Chinese-controlled Botnet Exposed by Five Eyes
Botnets are networks of compromised devices used by attackers to perform malicious activities without the owners' knowledge. Recently, cyber agencies from the Five Eyes alliance—comprising the United States, United Kingdom, Canada, Australia, and New Zealand—uncovered a vast Chinese-controlled botnet. This botnet comprises tens of thousands of unpatched Internet-connected devices such as firewalls, routers, and surveillance cameras.
The Scale of the Threat
The report issued by the Five Eyes alliance highlights how the Integrity Technology Group (Integrity Tech), linked to the Chinese government, has compromised devices across multiple continents, including North and South America, Europe, Africa, Southeast Asia, and Australia. The compromised devices range from those made by well-known manufacturers like Cisco and Fortinet, to software applications from Microsoft and Apache.

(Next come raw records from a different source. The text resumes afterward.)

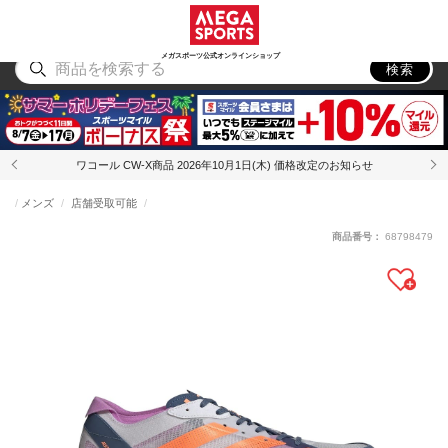
スポーツ
アウトドア
ブランド
アイテム
から探す
から探す
から探す
から探す
メガスポーツ公式オンラインショップ
検索
ワコール CW-X商品 2026年10月1日(木) 価格改定のお知らせ
メンズ
店舗受取可能
商品番号：
68798479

Why Devices are Vulnerable
Many devices in this botnet have been compromised due to unpatched vulnerabilities. Some of these devices stopped receiving security updates as far back as 2011. Despite being old, many of these devices are still operational and being exploited, which underscores the importance of timely software updates.
Expert Recommendations
David Shipley, from Beauceron Security, suggests following the European Union's Cyber Resilience Act, which requires manufacturers to ensure security patches for Internet-connected products. He emphasizes the need for automatic patching and alerts for devices reaching their end-of-life.
The US's Legal Action
In response, the US obtained a court order to dismantle this botnet, marking a significant step in disrupting such malicious networks. Previously, similar actions were taken against other botnets, like the 911 S5, affecting computers globally.
Mitigation Strategies
The FBI advises implementing several security measures to protect against botnets:
- Replace old equipment with supported models.
- Regularly apply updates and patches.
- Disable unnecessary services and ports on devices.

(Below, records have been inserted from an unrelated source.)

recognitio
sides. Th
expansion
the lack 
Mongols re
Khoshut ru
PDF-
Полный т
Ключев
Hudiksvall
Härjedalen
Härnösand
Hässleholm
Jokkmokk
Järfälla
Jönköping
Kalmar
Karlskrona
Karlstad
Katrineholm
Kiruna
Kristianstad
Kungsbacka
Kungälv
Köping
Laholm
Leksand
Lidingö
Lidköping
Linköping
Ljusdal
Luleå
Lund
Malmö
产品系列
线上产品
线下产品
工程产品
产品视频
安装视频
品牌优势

- Use network segmentation to limit risks.
- Monitor for unusual network traffic.
- Change default passwords to strong ones.
- Plan for regular device reboots to remove certain malware types.
Botnets continue to be a significant threat, emphasizing the need for robust cybersecurity practices. Keeping devices updated and monitoring them closely can help mitigate risks associated with such cyber threats.